ABD Başkanı Donald Trump, yenilenebilir enerji projelerine karşı sert bir tavır alarak güneş ve rüzgâr yatırımlarına onay vermeyeceklerini açıkladı. Truth Social platformunda yaptığı paylaşımda, bu projelerin enerji maliyetlerini yükselttiğini savunarak, rüzgâr türbinleri ve güneş enerjisi girişimlerini “yüzyılın dolandırıcılığı” olarak nitelendirdi. Trump’ın açıklamaları, özellikle temiz enerji politikaları açısından büyük bir geri adım olarak yorumlanırken, sektör temsilcileri bu söylemlerin uzun vadede enerji güvenliği ve ekonomik rekabet açısından ciddi riskler barındırdığını belirtiyor.
Trump, yenilenebilir enerjiyi rafa kaldırabilir
Trump yönetimi, fosil yakıtları destekleme politikasını sürdürürken, yenilenebilir enerji yatırımlarına yönelik açık bir karşı duruş sergiliyor. Ancak ABD Enerji Bilgi İdaresi’nin (EIA) yayımladığı son rapor, bu siyasi duruşa adeta zıt bir tablo çiziyor. 2025 yılı için yapılan projeksiyonlara göre, ABD’de devreye alınacak yeni elektrik üretim kapasitesinin yaklaşık yarısının güneş enerjisinden sağlanması bekleniyor. Teksas eyaleti, 9.7 GW’lık yeni kapasiteyle bu büyümede başı çekecek. 2035’e kadar ise güneş enerjisinin toplam kapasitesinin %64 artışla 255 GW’a ulaşacağı öngörülüyor. Aynı dönemde rüzgâr enerjisi kapasitesi 185 GW’a, batarya depolama kapasitesi ise iki katına çıkarak 97 GW seviyesine yükselecek.

EIA’nın verilerine göre, güneş enerjisindeki hızlı büyümenin üç ana nedeni bulunuyor: azalan panel maliyetleri ve teknolojik gelişmeler, federal ve eyalet düzeyindeki teşvikler ile özel sektörün karbon azaltım hedefleri doğrultusunda temiz enerjiye olan yönelimi. Bu etkenler sayesinde yenilenebilir enerji projeleri, ekonomik ve çevresel açıdan giderek daha cazip hale geliyor.

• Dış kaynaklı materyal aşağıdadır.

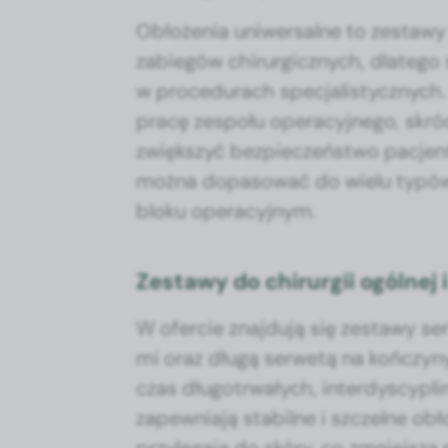
Obłoże­nia uni­w­er­salne to zestawy
zabiegów chirur­gicznych, dlat­ego s
w pro­ce­du­rach spec­jal­isty­czny
pracę zespołu oper­a­cyjnego, skró­
zwięk­szyć bez­pieczeńst­wo pac­jen­
moż­na dopa­sować do wielu typów z
bloku oper­a­cyjnym.
Zestawy do chirurgii ogólnej
W ofer­cie zna­j­du­ją się zestawy s
mi oraz długą ser­wetą na kończyny.
czas dłu­gotr­wałych, inter­dyscy­p
zapew­ni­a­ją sta­bilne i szczelne ob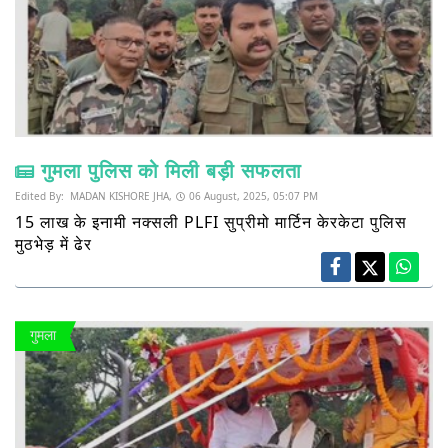
गुमला पुलिस को मिली बड़ी सफलता
Edited By:
MADAN KISHORE JHA,
06 August, 2025, 05:07 PM
15 लाख के इनामी नक्सली PLFI सुप्रीमो मार्टिन केरकेटा पुलिस
मुठभेड़ में ढेर
गुमला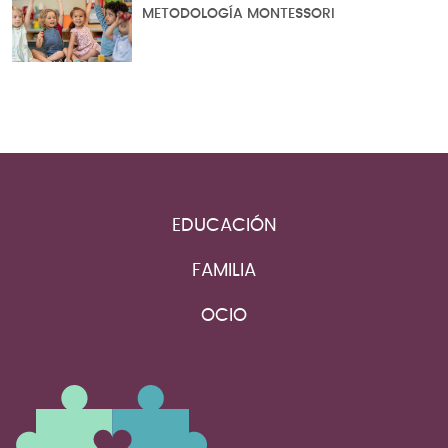
METODOLOGÍA MONTESSORI
EDUCACIÓN
FAMILIA
OCIO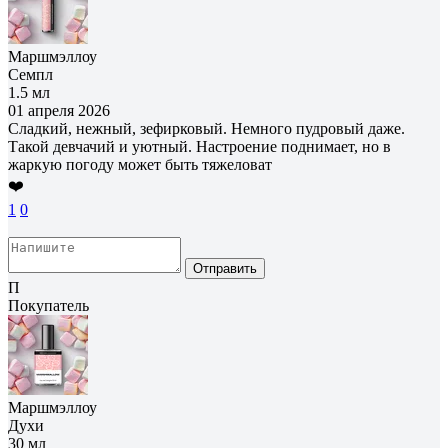
Маршмэллоу
Семпл
1.5 мл
01 апреля 2026
Сладкий, нежный, зефирковый. Немного пудровый даже.
Такой девчачий и уютный. Настроение поднимает, но в
жаркую погоду может быть тяжеловат
❤️
1
0
Отправить
П
Покупатель
Маршмэллоу
Духи
30 мл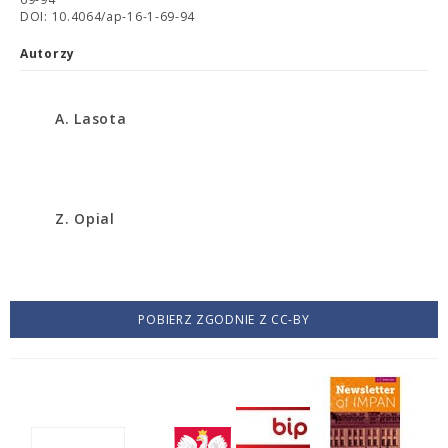
DOI: 10.4064/ap-16-1-69-94
Autorzy
A. Lasota
Z. Opial
POBIERZ ZGODNIE Z CC-BY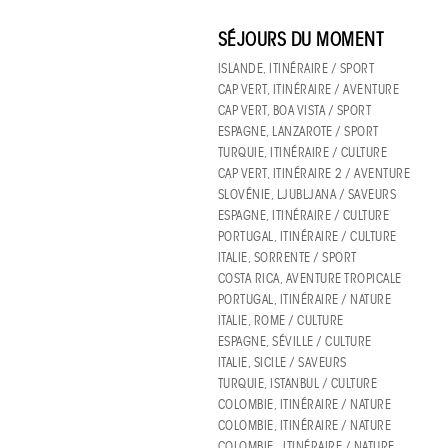
SÉJOURS DU MOMENT
ISLANDE, ITINÉRAIRE / SPORT
CAP VERT, ITINÉRAIRE / AVENTURE
CAP VERT, BOA VISTA / SPORT
ESPAGNE, LANZAROTE / SPORT
TURQUIE, ITINÉRAIRE / CULTURE
CAP VERT, ITINÉRAIRE 2 / AVENTURE
SLOVÉNIE, LJUBLJANA / SAVEURS
ESPAGNE, ITINÉRAIRE / CULTURE
PORTUGAL, ITINÉRAIRE / CULTURE
ITALIE, SORRENTE / SPORT
COSTA RICA, AVENTURE TROPICALE
PORTUGAL, ITINÉRAIRE / NATURE
ITALIE, ROME / CULTURE
ESPAGNE, SÉVILLE / CULTURE
ITALIE, SICILE / SAVEURS
TURQUIE, ISTANBUL / CULTURE
COLOMBIE, ITINÉRAIRE / NATURE
COLOMBIE, ITINÉRAIRE / NATURE
COLOMBIE , ITINÉRAIRE / NATURE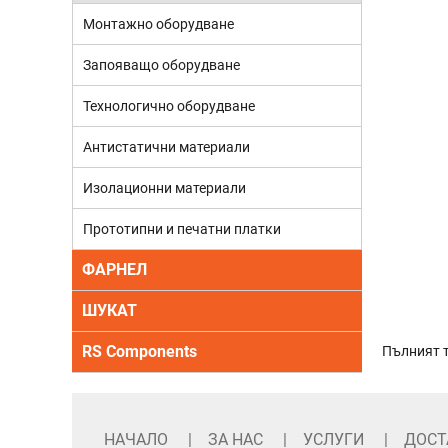
Монтажно оборудване
Запояващо оборудване
Технологично оборудване
Антистатични материали
Изолационни материали
Прототипни и печатни платки
ФАРНЕЛ
ШУКАТ
RS Components
Пълният т
НАЧАЛО
ЗА НАС
УСЛУГИ
ДОСТ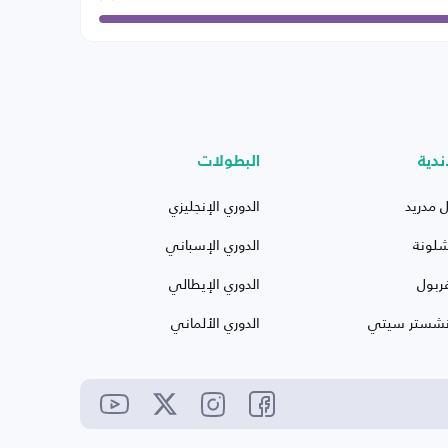
ندية
البطولات
ل مدريد
الدوري الإنجليزي
شلونة
الدوري الإسباني
ربول
الدوري الإيطالي
نشستر سيتي
الدوري الألماني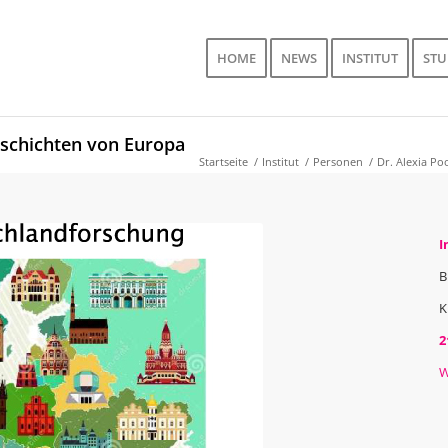
HOME
NEWS
INSTITUT
ST
eschichten von Europa
Startseite
/
Institut
/
Personen
/
Dr. Alexia Po
I
B
K
2
W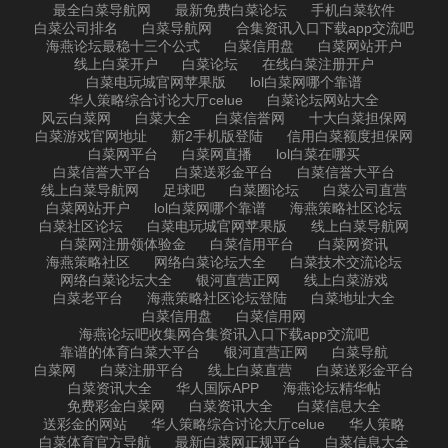
最全白菜导航网
最新免费白菜论坛
手机白菜软件
白菜公司排名
白菜导航网
合集资讯入口下载app交流吧
海燕论坛最稳十三个公式
白菜信用盘
白菜网站开户
线上白菜开户
白菜论坛
在线白菜注册开户
白菜电玩城官网苹果版
lol白菜网哪个靠谱
华人策略综合讨论大厅celue
白菜论坛网站大全
风云白菜网
白菜大全
白菜信誉网
十大白菜担保网
白菜游戏官网地址
新2手机版登陆
信用白菜额度担保网
白菜网平台
白菜网直播
lol白菜在哪买
白菜信誉大平台
白菜送彩金平台
白菜信誉大平台
线上白菜导航网
足球吧
白菜圈论坛
白菜公司直营
白菜网站开户
lol白菜网哪个靠谱
海燕策略社区论坛
白菜社区论坛
白菜电玩城官网苹果版
线上白菜导航网
白菜网注册领体验金
白菜信用平台
白菜网资讯
海燕策略社区
网络白菜论坛大全
白菜技术交流论坛
网络白菜论坛大全
银河直营正网
线上白菜游戏
白菜老平台
海燕策略社区论坛登陆
白菜地址大全
白菜信用盘
白菜信用网
海燕论坛吧收集网合集资讯入口下载app交流吧
靠谱的体育白菜大平台
银河直营正网
白菜导航
白菜网
白菜注册平台
线上白菜直营
白菜送彩金平台
白菜资讯大全
华人国际APP
海燕论坛精华帖
免费彩金白菜网
白菜资讯大全
白菜信息大全
送彩金的网站
华人策略综合讨论大厅celue
华人策略
白菜体育官方导航
最新白菜网正规平台
白菜信息大全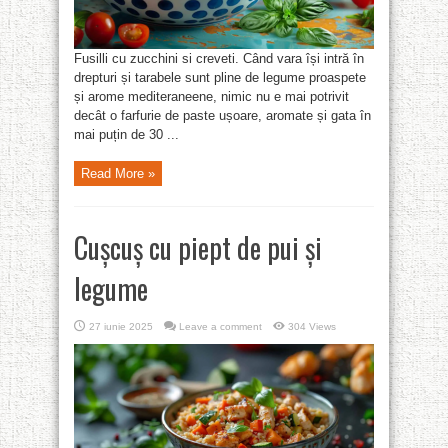
Fusilli cu zucchini si creveti. Când vara își intră în
drepturi și tarabele sunt pline de legume proaspete
și arome mediteraneene, nimic nu e mai potrivit
decât o farfurie de paste ușoare, aromate și gata în
mai puțin de 30 ...
Read More »
Cușcuș cu piept de pui și
legume
27 iunie 2025
Leave a comment
304 Views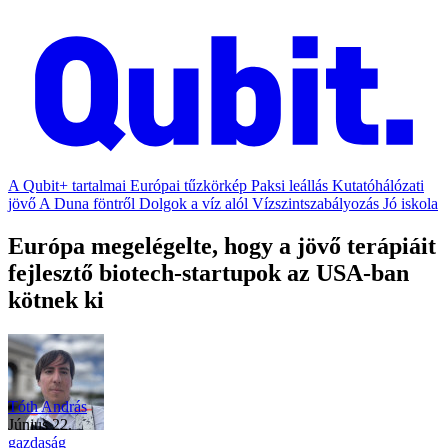
A Qubit+ tartalmai
Európai tűzkörkép
Paksi leállás
Kutatóhálózati
jövő
A Duna föntről
Dolgok a víz alól
Vízszintszabályozás
Jó iskola
Európa megelégelte, hogy a jövő terápiáit
fejlesztő biotech-startupok az USA-ban
kötnek ki
Tóth András
június 22.
gazdaság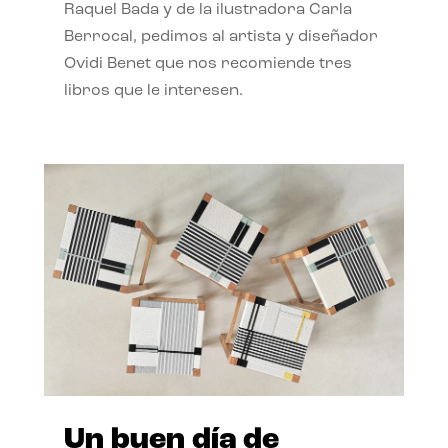
Raquel Bada y de la ilustradora Carla
Berrocal, pedimos al artista y diseñador
Ovidi Benet que nos recomiende tres
libros que le interesen.
Un buen día de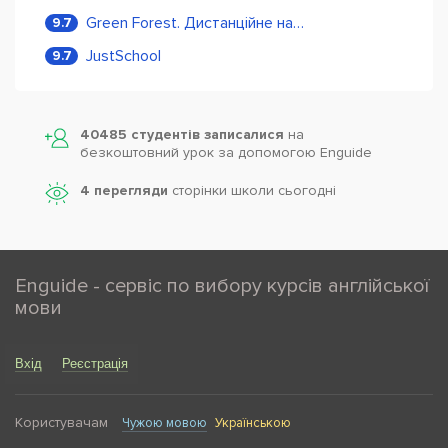
Green Forest. Дистанційне навчання
9.7
JustSchool
9.7
40485 студентів записалися
на
безкоштовний урок за допомогою Enguide
4 перегляди
сторінки школи cьогодні
Enguide - сервіс по вибору курсів англійської
мови
Вхід
Реєстрація
Користувачам
Чужою мовою
Українською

https://futureflow.life/nissan-elektrikli-araclarinda-kati-hal-batarya-kullanacak/
Avrupa ve Asya’da temiz enerji yatırımlarının artarak devam ettiği bir dönemde, ABD’nin bu alanda frene basması küresel rekabette geride kalma riskini beraberinde getiriyor. Her ne kadar Trump yönetimi bu projeleri durdurmak istese de, enerji dönüşümünde güneş ve rüzgâr halen merkezî bir rol oynamaya devam ediyor. Veriler, yatırımcıların ve enerji şirketlerinin yenilenebilir kaynaklara ilgisinin sürdüğünü, hatta artarak devam ettiğini ortaya koyuyor. Bu da siyasi kararlarla sektör dinamikleri arasındaki ayrışmayı gözler önüne seriyor.